Depuis 2004, la municipalité de Prague organise des forums sur la drogue. Ils réunissent des spécialistes en toxicomanie, des travailleurs sociaux, des pédagogues ainsi que des représentants politiques, des journalistes et des sponsors. Ces rencontres dressent à chaque fois un état des lieux de la toxicomanie dans la capitale tchèque. Les nouvelles tendances dans le traitement et dans la lutte contre la toxicomanie ont également été au menu du dernier Forum pragois qui s'est tenu les 18 et 19 avril.
5 000 personnes - tel serait, d'après les dernières évaluations, le nombre
de toxicomanes à Prague. Un nombre très approximatif, selon les
professionnels, car il ne reflète ni la nature de cette dépendance, ni le
nombre d'usagers de drogues qui n'ont été repérés par aucun service
spécial.
« Si ce compte est juste - et le rapport annuel que nous préparons nous le dira - ce serait une évaluation plutôt positive. Cela signifierait que le nombre de personnes classées comme dépendantes a baissé, » dit la coordinatrice du plan d'action anti-drogue de la ville de Prague, Nina Janyskova.

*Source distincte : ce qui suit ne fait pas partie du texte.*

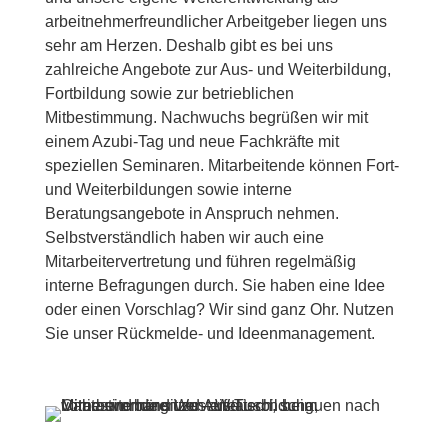
arbeitnehmerfreundlicher Arbeitgeber liegen uns
sehr am Herzen. Deshalb gibt es bei uns
zahlreiche Angebote zur Aus- und Weiterbildung,
Fortbildung sowie zur betrieblichen
Mitbestimmung. Nachwuchs begrüßen wir mit
einem Azubi-Tag und neue Fachkräfte mit
speziellen Seminaren. Mitarbeitende können Fort-
und Weiterbildungen sowie interne
Beratungsangebote in Anspruch nehmen.
Selbstverständlich haben wir auch eine
Mitarbeitervertretung und führen regelmäßig
interne Befragungen durch. Sie haben eine Idee
oder einen Vorschlag? Wir sind ganz Ohr. Nutzen
Sie unser Rückmelde- und Ideenmanagement.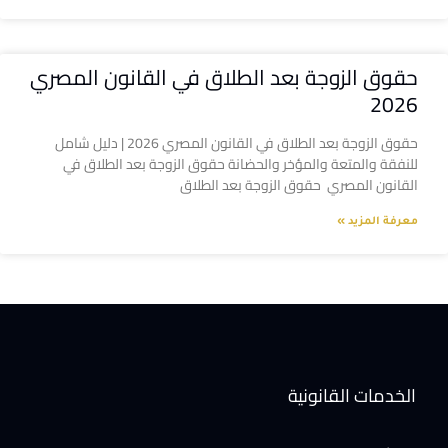
حقوق الزوجة بعد الطلاق في القانون المصري
2026
حقوق الزوجة بعد الطلاق في القانون المصري 2026 | دليل شامل
للنفقة والمتعة والمؤخر والحضانة حقوق الزوجة بعد الطلاق في
القانون المصري حقوق الزوجة بعد الطلاق
معرفة المزيد »
الخدمات القانونية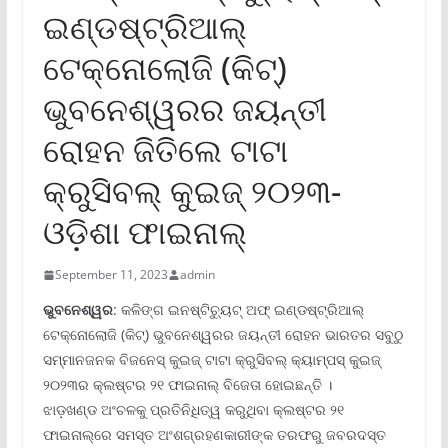
ଇଣ୍ଡଷ୍ଟ୍ରିଆଲ୍
ଟେକ୍ନୋଲୋଜି (କିଟ୍‌)
ଭୁବନେଶ୍ୱରର ଜୟନ୍ତୀ
ରୋହନ ଜିତିଲେ ଟାଟା
କ୍ରୁସିବଲ୍ କୁଇଜ୍ ୨୦୨୩-
ଓଡ଼ିଶା ଫାଇନାଲ୍
September 11, 2023
admin
ଭୁବନେଶ୍ୱର
: କଳିଙ୍ଗ ଇନଷ୍ଟିଚ୍ୟୁଟ୍ ଅଫ୍ ଇଣ୍ଡଷ୍ଟ୍ରିଆଲ୍
ଟେକ୍ନୋଲୋଜି (କିଟ୍‌) ଭୁବନେଶ୍ୱରର ଜୟନ୍ତୀ ରୋହନ ଭାରତର ସବୁଠୁ
ସମ୍ମାନଜନକ ବିଜନେସ୍ କୁଇଜ୍ ଟାଟା କ୍ରୁସିବଲ୍ କ୍ୟାମ୍ପସ୍ କୁଇଜ୍
୨୦୨୩ର କ୍ଲଷ୍ଟର ୨୧ ଫାଇନାଲ୍ ବିଜେତା ହୋଇଛନ୍ତି ।
ଝାଡ଼ଖଣ୍ଡ ଅଂଚଳକୁ ପ୍ରତିନିଧିତ୍ୱ କରୁଥିବା କ୍ଲଷ୍ଟର ୨୧
ଫାଇନାଲ୍‌ରେ ସମସ୍ତ ଅଂଶଗ୍ରହଣକାରୀଙ୍କ ତରଫରୁ ଜବରଦସ୍ତ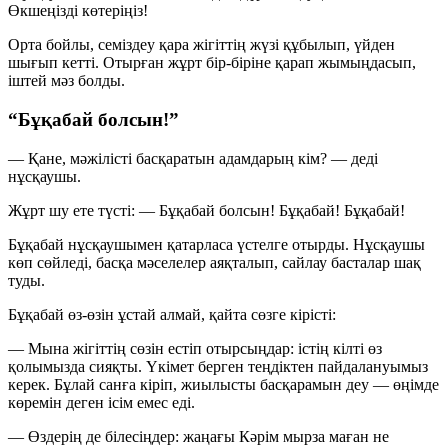
Өкшеңізді көтеріңіз!
Орта бойлы, семіздеу қара жігіттің жүзі құбылып, үйден
шығып кетті. Отырған жұрт бір-біріне қарап жымыңдасып,
іштей мәз болды.
“Бұқабай болсын!”
— Қане, мәжілісті басқаратын адамдарың кім?
— деді
нұсқаушы.
Жұрт шу ете түсті:
— Бұқабай болсын! Бұқабай! Бұқабай!
Бұқабай нұсқаушымен қатарласа үстелге отырды. Нұсқаушы
көп сөйледі, басқа мәселелер аяқталып, сайлау басталар шақ
туды.
Бұқабай өз-өзін ұстай алмай, қайта сөзге кірісті:
— Мына жігіттің сөзін естіп отырсыңдар: істің кілті өз
қолымызда сияқты. Үкімет берген теңдіктен пайдалануымыз
керек. Бұлай санға кіріп, жиылысты басқарамын деу — өңімде
көремін деген ісім емес еді.
— Өздерің де білесіңдер: жаңағы Кәрім мырза маған не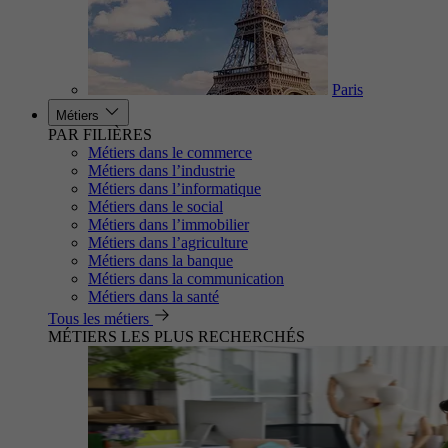
Paris
Métiers
PAR FILIÈRES
Métiers dans le commerce
Métiers dans l’industrie
Métiers dans l’informatique
Métiers dans le social
Métiers dans l’immobilier
Métiers dans l’agriculture
Métiers dans la banque
Métiers dans la communication
Métiers dans la santé
Tous les métiers
MÉTIERS LES PLUS RECHERCHÉS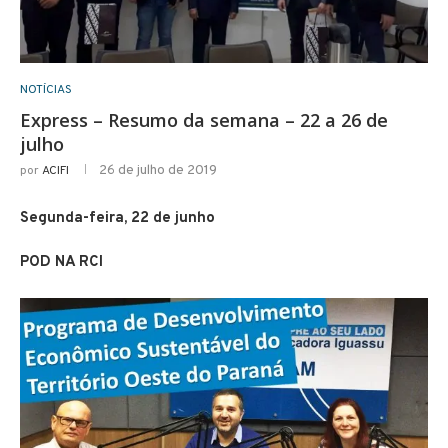
NOTÍCIAS
Express – Resumo da semana – 22 a 26 de
julho
26 de julho de 2019
por
ACIFI
Segunda-feira, 22 de junho
POD NA RCI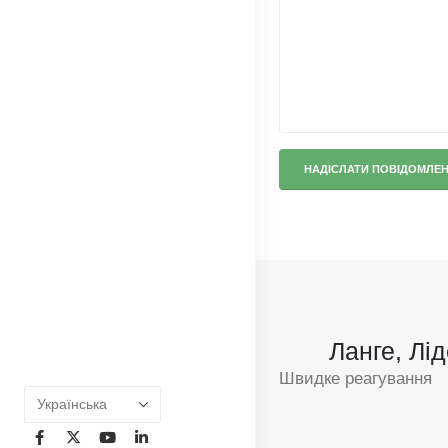
Ланге, Лі
Швидке реагування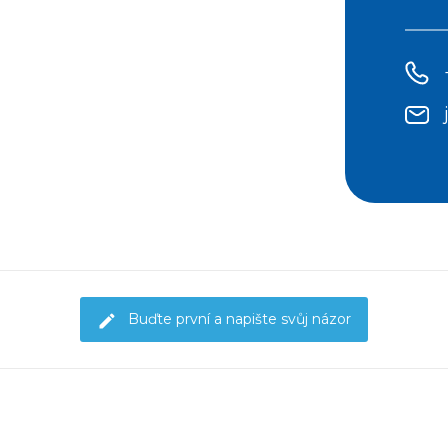
Buďte první a napište svůj názor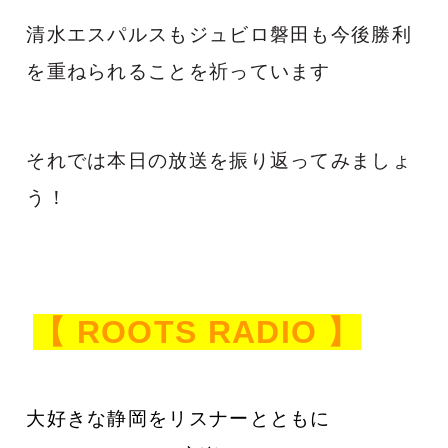
清水エスパルスもジュビロ磐田も今後勝利
を重ねられることを祈っています
それでは本日の放送を振り返ってみましょ
う！
【
ROOTS RADIO
】
大好きな静岡をリスナーとともに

Prague possède un vaste réseau de structures de prévention et de services
de soins pour toxicomanes, adaptés à tout niveau de dépendance. Mais,
comme le souligne la coordinatrice, « ces services ne peuvent être
efficaces qu'à condition que l'on connaisse parfaitement le milieu de la
drogue, que l'on soit en contact avec les toxicomanes ». Ainsi, environ un
million et demi de seringues stériles ont été distribuées, l'année
dernière, aux consommateurs de drogues dans la capitale. La drogue la plus
consommée à Prague serait le Subutex, un produit de substitution, devant
l'héroïne et la pervitine. Les usagers de drogues se recrutent de plus en
plus fréquemment parmi les immigrés de l'ex-URSS, qui seront d'ailleurs au
coeur d'une campagne de prévention spéciale, préparée par les autorités.
Quelles sont les autres spécificités de la toxicomanie à Prague ? Nina
Janyskova :
« Le nombre de toxicomanes atteints par le VIH est ici assez bas, comparé aux autres grandes villes européennes. Ce qui est très négatif, de mon point de vue, c'est la consommation massive de l'alcool en Tchéquie - une drogue légale mais que je considère comme extrêmement dangereuse. De même, l'usage du cannabis est chez nous très répandu, notamment chez les adolescents de 16 ans. »
A Prague, un nouveau centre de soins pour toxicomanes sera ouvert à Smichov, quartier devenu un « espace festif » et où les services d'assistance faisaient défaut, jusqu'à présent.